Your cat or dog is a member of your family, and you want to make sure that they are getting everything they need. One of their biggest needs is proper veterinary care, and in particular, routine vaccines that prevent against common diseases and infections. Keeping up with your vaccines is a good way to keep your pets healthy and free of discomfort and ailments.
Cats and dogs are susceptible to different types of diseases. Vaccines help your cat or dog develop necessary immunities to many life-threatening infections. The most commonly recommended vaccines are:
As a pet owner, you don’t have to understand the complex science behind vaccine antigens, but you should know what type of vaccines your cat or dog needs and how often they need them. Talk to your veterinarian and set up a plan for a vaccination routine. He or she will be able to tell you what core vaccines your pet absolutely needs and what noncore vaccines are a good idea, too, based on your pet’s lifestyle.

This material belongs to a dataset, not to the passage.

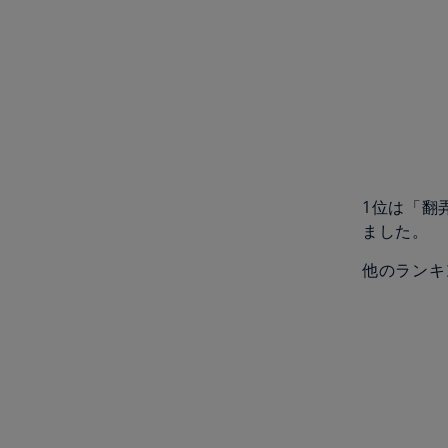
1位は「翻
ました。
他のランキ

Your veterinarian may recommend additional vaccinations against diseases like feline leukemia, Lyme, or even canine influenza, if your pet’s geography and regular routines put them at risk. Outbreaks of some diseases can spread quickly throughout the animal populations. When that happens, it’s a good idea to reach out to your veterinarian and find out if your pet is at risk and if a vaccination can help. Keep an eye out in your local media for articles about animal-health issues. Your local humane society may also post bulletins of disease outbreaks in the area.
Many vaccines require injections given at different intervals or boosters to keep the protection of your pet active. Think about making your next appointment before you leave the veterinarian’s office. Mark your calendar and set alarms on your computer and cell phone. These are appointments you don’t want to miss.

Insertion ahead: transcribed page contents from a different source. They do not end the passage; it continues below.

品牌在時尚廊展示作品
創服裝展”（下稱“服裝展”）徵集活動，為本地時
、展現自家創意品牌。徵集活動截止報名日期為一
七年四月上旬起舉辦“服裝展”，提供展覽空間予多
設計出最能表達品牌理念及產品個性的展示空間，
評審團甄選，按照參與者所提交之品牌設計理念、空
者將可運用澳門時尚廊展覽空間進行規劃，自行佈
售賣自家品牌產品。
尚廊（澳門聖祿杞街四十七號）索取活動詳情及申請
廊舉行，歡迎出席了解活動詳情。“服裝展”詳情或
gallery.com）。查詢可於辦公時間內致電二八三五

Recently, in the realm of veterinary science, there has been a great debate about when and how often pets should be vaccinated. The answer is that it varies from pet to pet and vaccination to vaccination. The best way to determine the right answer for your pet is to discuss your pet’s lifestyle with your veterinarian.

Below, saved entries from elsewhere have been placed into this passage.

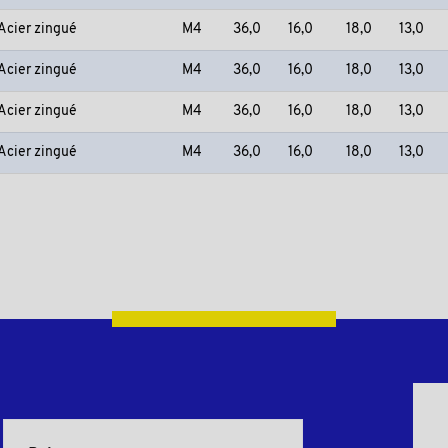
Acier zingué
M4
36,0
16,0
18,0
13,0
Acier zingué
M4
36,0
16,0
18,0
13,0
Acier zingué
M4
36,0
16,0
18,0
13,0
Acier zingué
M4
36,0
16,0
18,0
13,0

Because animals can't verbalize how they feel it makes it difficult to know if they’re healthy and comfortable. Be wary of any changes in your pet’s behavior: lethargy, stiffness, fever, loss of appetite, etc. These could be early signs of infection and are good reasons to make a visit to your veterinary clinic. Routine vaccines do an amazing job of keeping pets free of preventable ailments. And remember, the sooner you catch an infection, the stronger chance your pet has of recovering with the least amount of discomfort and long-term health consequences.